***** Data for analysis *****

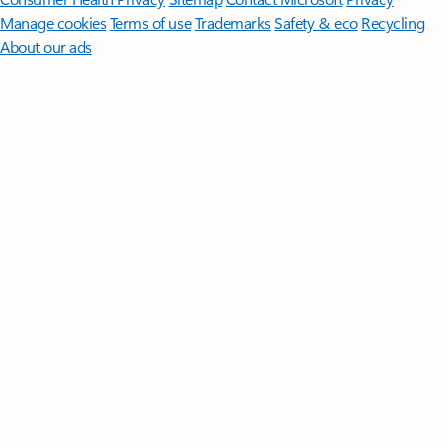
Manage cookies
Terms of use
Trademarks
Safety & eco
Recycling
About our ads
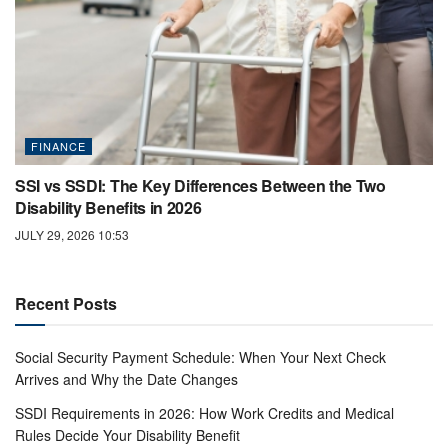
FINANCE
SSI vs SSDI: The Key Differences Between the Two
Disability Benefits in 2026
JULY 29, 2026 10:53
Recent Posts
Social Security Payment Schedule: When Your Next Check
Arrives and Why the Date Changes
SSDI Requirements in 2026: How Work Credits and Medical
Rules Decide Your Disability Benefit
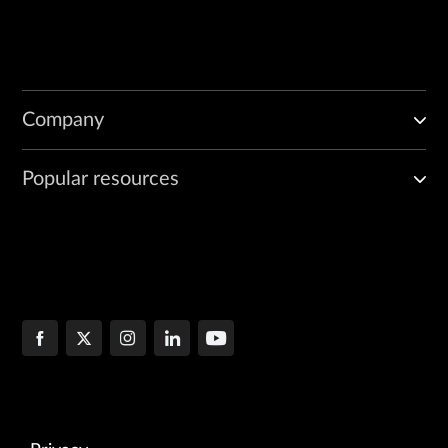
Company
Popular resources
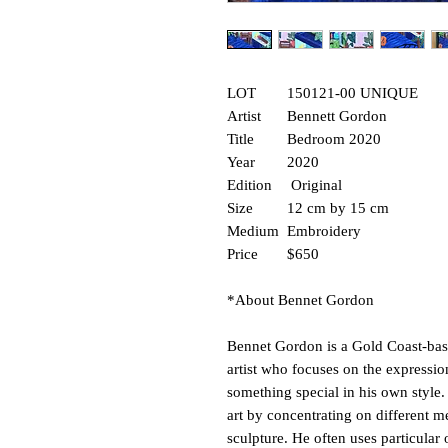
LOT
150121-00 UNIQUE
Artist
Bennett Gordon
Title
Bedroom 2020
Year
2020
Edition
Original
Size
12 cm by 15 cm
Medium
Embroidery
Price
$650
*About Bennet Gordon
Bennet Gordon is a Gold Coast-base
artist who focuses on the expressio
something special in his own style.
art by concentrating on different m
sculpture. He often uses particular 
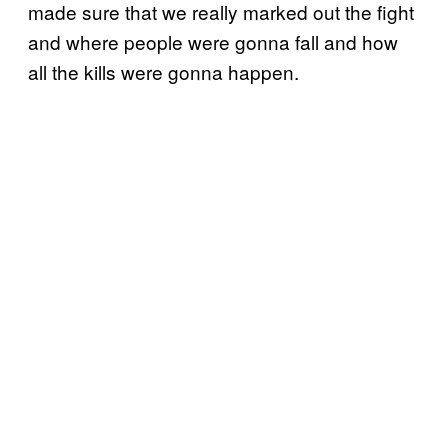
made sure that we really marked out the fight
and where people were gonna fall and how
all the kills were gonna happen.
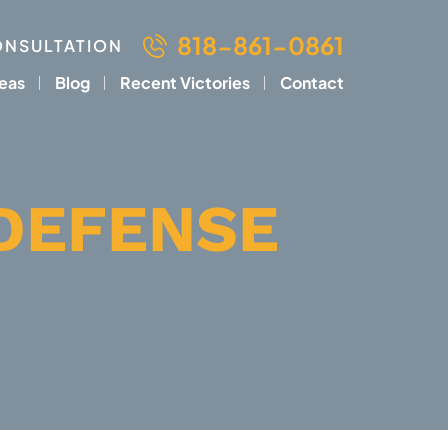
818-861-0861
ONSULTATION
reas
Blog
Recent Victories
Contact
DEFENSE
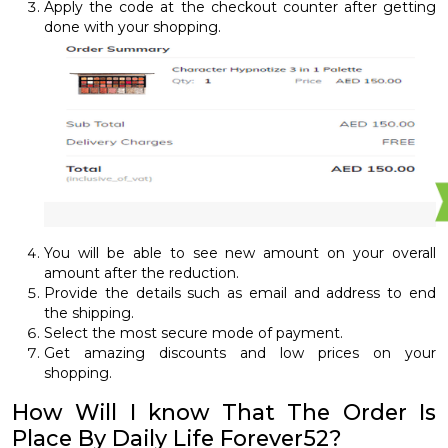
Apply the code at the checkout counter after getting
done with your shopping.
You will be able to see new amount on your overall
amount after the reduction.
Provide the details such as email and address to end
the shipping.
Select the most secure mode of payment.
Get amazing discounts and low prices on your
shopping.
How Will I know That The Order Is
Place By Daily Life Forever52?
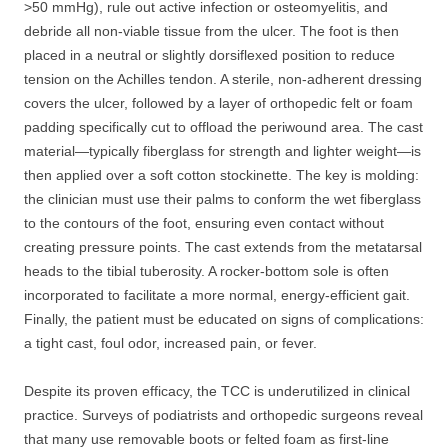
>50 mmHg), rule out active infection or osteomyelitis, and
debride all non-viable tissue from the ulcer. The foot is then
placed in a neutral or slightly dorsiflexed position to reduce
tension on the Achilles tendon. A sterile, non-adherent dressing
covers the ulcer, followed by a layer of orthopedic felt or foam
padding specifically cut to offload the periwound area. The cast
material—typically fiberglass for strength and lighter weight—is
then applied over a soft cotton stockinette. The key is molding:
the clinician must use their palms to conform the wet fiberglass
to the contours of the foot, ensuring even contact without
creating pressure points. The cast extends from the metatarsal
heads to the tibial tuberosity. A rocker-bottom sole is often
incorporated to facilitate a more normal, energy-efficient gait.
Finally, the patient must be educated on signs of complications:
a tight cast, foul odor, increased pain, or fever.
Despite its proven efficacy, the TCC is underutilized in clinical
practice. Surveys of podiatrists and orthopedic surgeons reveal
that many use removable boots or felted foam as first-line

*****

Match on "then" and copy out every line of the entries that contains it.

Solution to this exercise.
debride all non-viable tissue from the ulcer. The foot is then
then applied over a soft cotton stockinette. The key is molding:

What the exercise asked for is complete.